In der Rechtsdatenbank Manz finden sich 2200 Entscheidungen, davon zwei des Obersten Gerichtshofs (OGH), die sich seit 2001 mit dem Thema "PAS" auseinandersetzen. Eine Entscheidung nutzt den synonymen Begriff "Eltern-Kind-Entfremdung", 39 Entscheidungen beziehen sich auf Bindungstoleranz, 6 Entscheidungen davon stellen eine Bindungsintoleranz fest.

In Österreich sind OGH-Entscheidungen als Leitentscheidungen richtungsgebend für die weiteren Gerichte. In der OGH-Entscheidung 1 Ob 153/01h[32] wird dem Kind ein "PAS" durch eine Sachverständige und der Mutter damit psychische Misshandlung "diagnostiziert" und die Übertragung der Obsorge an den Vater des Kindes für erforderlich erachtet.

Am 12.10.2011 entschied der Oberste Gerichtshof in Wien in einer Pflegschaftssache wegen des Besuchsrechts unter Diskussion des "PAS", einem Antrag auf Verhängung einer Beugestrafe gegen die Mutter nicht stattzugeben.
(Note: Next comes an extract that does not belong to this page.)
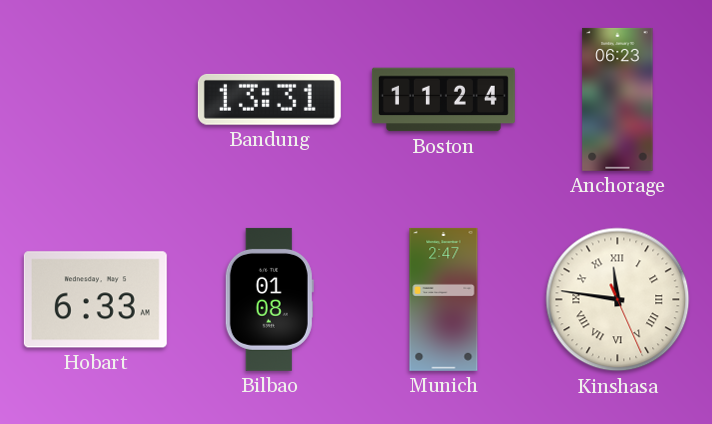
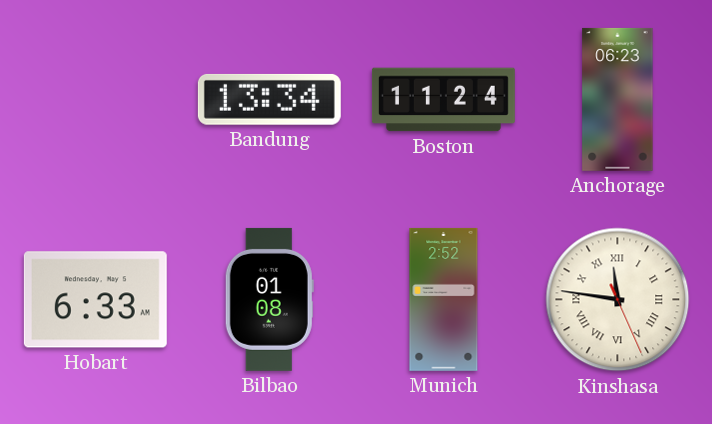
Bandung: 13:31 -> 13:34
Munich: 2:47 -> 2:52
Hier wurde von einem Sachverständigen (Facharzt für Kinder- und Jugendpsychiatrie) der Mutter attestiert, sie habe ansatzweise Symptome einer "PAS-Anfälligkeit", weil sie sich gegen begleitete Besuchsinitiativen ausspreche. Der Sachverständige kam zu dem Schluss, "dass die Ablehnung des Vaters durch die Kinder nicht aus von diesen selbst erfahrenen Traumata oder Demütigungen stammten, sondern Spiegel der Frustration und Enttäuschung der Mutter über eine misslungene Partnerschaft seien".[33]

Einerseits fällt auf, dass bei der Mutter die Pseudodiagnose "PAS" gesehen wurde. Laut neuerer Publikationen handele es sich angeblich um eine "Diagnose", die sich vorwiegend im Verhalten der Kinder widerspiegele. Andererseits zeigt sich hier die Missachtung der Aussagen der Kinder durch den Sachverständigen. Denn es sind dem Gericht angegebene Tätlichkeiten und Übergriffe des Vaters gegenüber einem der Kinder bekannt (Einsperren, an den Ohren ziehen, mit Kleidung in den Pool werfen), sodass schon im Sinne des Kindeswohls (in dubio pro infante) begleitete Besuchskontakte empfohlen wurden.

Auch ist bekannt, dass sich die Kinder vor dem Vater fürchten. Immerhin ergänzte der Sachverständige, dass er die Verhängung einer Beugestrafe gegen die Mutter im Zusammenhang mit dem vom Vater angestrebten Besuchskontakt als kontraproduktiv erachte.

Am 1.12.2022 entschied der OGH, dass "Kindeswohl vor Elternrecht" gehe:

"Bei der Entscheidung über die Obsorge für ein Kind ist nach ständiger Rechtsprechung ausschließlich dessen Wohl maßgebend, wobei nicht nur von der momentanen Situation ausgegangen werden darf, sondern auch Zukunftsprognosen zu stellen sind und das Kindeswohl dem Elternrecht vorgeht (vgl. RS0118080)."[34]

[32] OGH – 1 Ob 153/01h, Rechtsdatenbank Manz: https://rdb.manz.at/suchen?execution=e1s1 Zugriff 11.3.202327.
[34] OGH, Beschl. – 5 Ob 189/22p, RIS-Justiz RS0048632; RS0118080.